***** Entries supplied

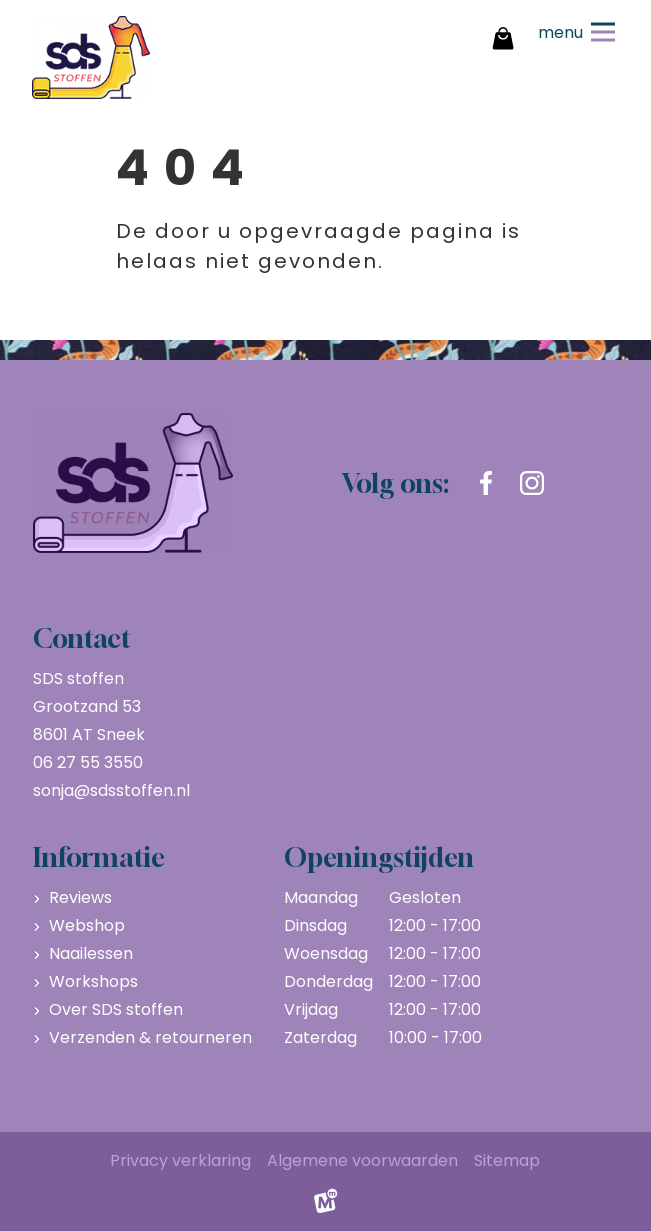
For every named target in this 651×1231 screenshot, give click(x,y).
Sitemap (507, 1160)
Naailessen (91, 953)
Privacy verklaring (180, 1160)
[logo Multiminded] (326, 1206)
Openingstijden (379, 857)
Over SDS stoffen (116, 1009)
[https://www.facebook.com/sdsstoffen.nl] (486, 483)
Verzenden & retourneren (150, 1037)
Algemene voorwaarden (362, 1160)
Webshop (87, 925)
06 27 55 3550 (88, 762)
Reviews (80, 897)
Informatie (99, 857)
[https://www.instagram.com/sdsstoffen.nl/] (532, 483)
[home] (91, 57)
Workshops (93, 981)
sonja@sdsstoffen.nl (111, 790)
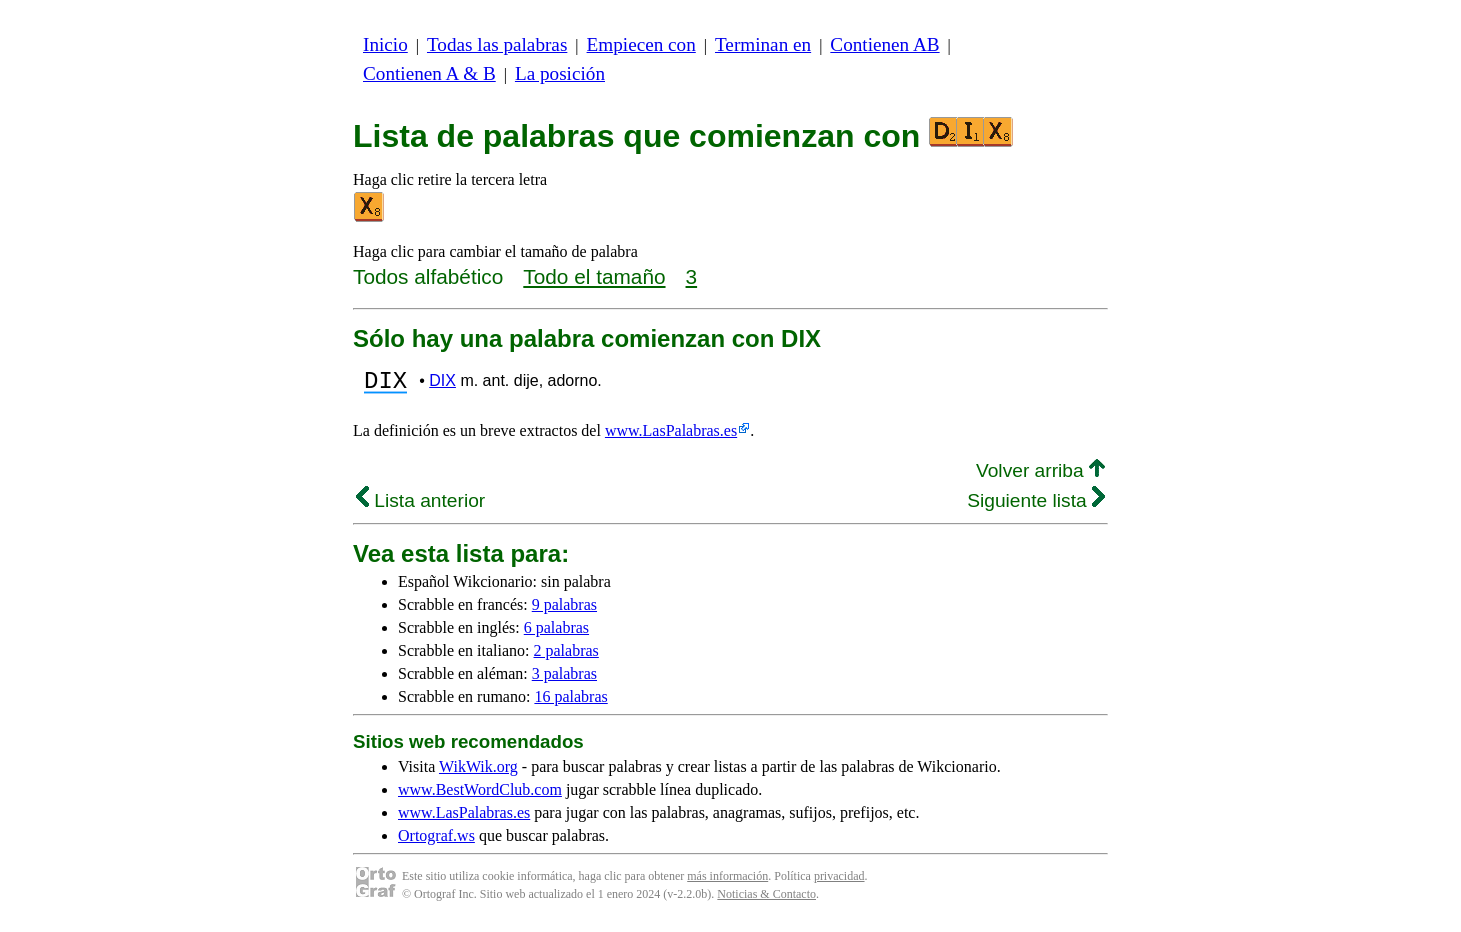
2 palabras (566, 656)
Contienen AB (884, 44)
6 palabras (556, 633)
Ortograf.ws (436, 841)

**********

The line containing "Privacy verklaring (180, 1160)" and all lines after it, through the last line of the records, should be returned exactly. Omit the pictures.

▸ **Task solution**:
Privacy verklaring (180, 1160)
[logo Multiminded] (326, 1206)
Openingstijden (379, 857)
Over SDS stoffen (116, 1009)
[https://www.facebook.com/sdsstoffen.nl] (486, 483)
Verzenden & retourneren (150, 1037)
Algemene voorwaarden (362, 1160)
Webshop (87, 925)
06 27 55 3550 (88, 762)
Reviews (80, 897)
Informatie (99, 857)
[https://www.instagram.com/sdsstoffen.nl/] (532, 483)
[home] (91, 57)
Workshops (93, 981)
sonja@sdsstoffen.nl (111, 790)
2 palabras (566, 656)
Contienen AB (884, 44)
6 palabras (556, 633)
Ortograf.ws (436, 841)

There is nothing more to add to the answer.